London: InterContinental Hotels, the world’s biggest hotelier, reported early signs of a recovery led by its luxury hotels and Asia as it beat forecasts with a 15% rise in first-quarter profit.
The British group, which operates the InterContinental, Crowne Plaza and Holiday Inn brands, said on Tuesday it had turned confident over its outlook but tempered that with words of caution that hotel room rates were still under pressure.
Other global hoteliers are seeing a pickup in demand as slow recovery tempts consumers back into travelling again. The economic downturn has caused many businesses to trim their travel budgets, but much of that is at the more expensive end of the market.
Chief executive Andrew Cosslett said business travel was returning, mainly at the luxury hotels, which were hardest hit by the recession but said he expected the group’s large mid-market Holiday Inn chain to benefit as the year progressed.
“With this strengthening of our core business and the early signs of recovery in the market, we are feeling confident about the outlook and our ability to grow market share,” Cosslett said in a first-quarter results statement.
InterContinental shares had edged up 0.1% to £11.07 by 0745 GMT in a lower London market, with the small gain reflecting its caution compared to its big United States-based rivals.
“The outlook statement strikes a note of caution and says the occupancy has shown growth but that rates remain under pressure and visibility is limited,” said analyst Ian Rennardson at broker Bank of America Merrill Lynch.
Room Occupancy Up
The hotelier, which runs more than 650,000 rooms in almost 4,500 hotels worldwide, said revenue per available room (RevPAR), a key industry measure, rose 0.2% in the first quarter and then saw a rise of 5.2% in April.

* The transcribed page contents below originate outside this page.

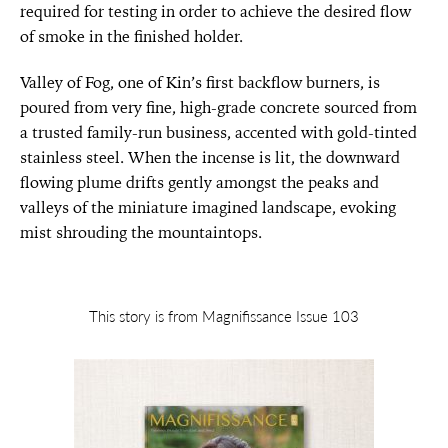
required for testing in order to achieve the desired flow
of smoke in the finished holder.
Valley of Fog, one of Kin’s first backflow burners, is
poured from very fine, high-grade concrete sourced from
a trusted family-run business, accented with gold-tinted
stainless steel. When the incense is lit, the downward
flowing plume drifts gently amongst the peaks and
valleys of the miniature imagined landscape, evoking
mist shrouding the mountaintops.
This story is from Magnifissance Issue 103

Finance director Richard Solomons said this was the group’s first rise in RevPAR for 18 months, driven by improving room occupancies, with Asia and particularly China leading the rebound. However, he said room rates were under pressure in many markets.
“The luxury end and Asia are leading the recovery, while we are seeing a good trend at the much more resilient mid-scale Holiday Inn chain,” Solomons said at a results briefing.
The hotelier, which typically manages or franchises hotels instead of owning them, and earns 70% of its profit in the United States, is heavily reliant on its mid-market Holiday Inn chain.
The British hotelier posted operating profits of $83 million for the first three months of 2010 beating a $79.2 million consensus from a Reuters survey of six analysts, while quarterly revenue rose 3% to $362 million.
InterContinental’s US rivals were upbeat last month with Marriott International and Sheraton-owner Starwood Hotels & Resorts beating first-quarter forecasts due to a recovering US hotel market.
Shares in InterContinental have more than doubled from a low of 434 pence in March 2009 on recovery hopes with its shares trading on 19.1 times 2010 forecast earnings, but still at a discount to US rival Marriott on 32.2 times.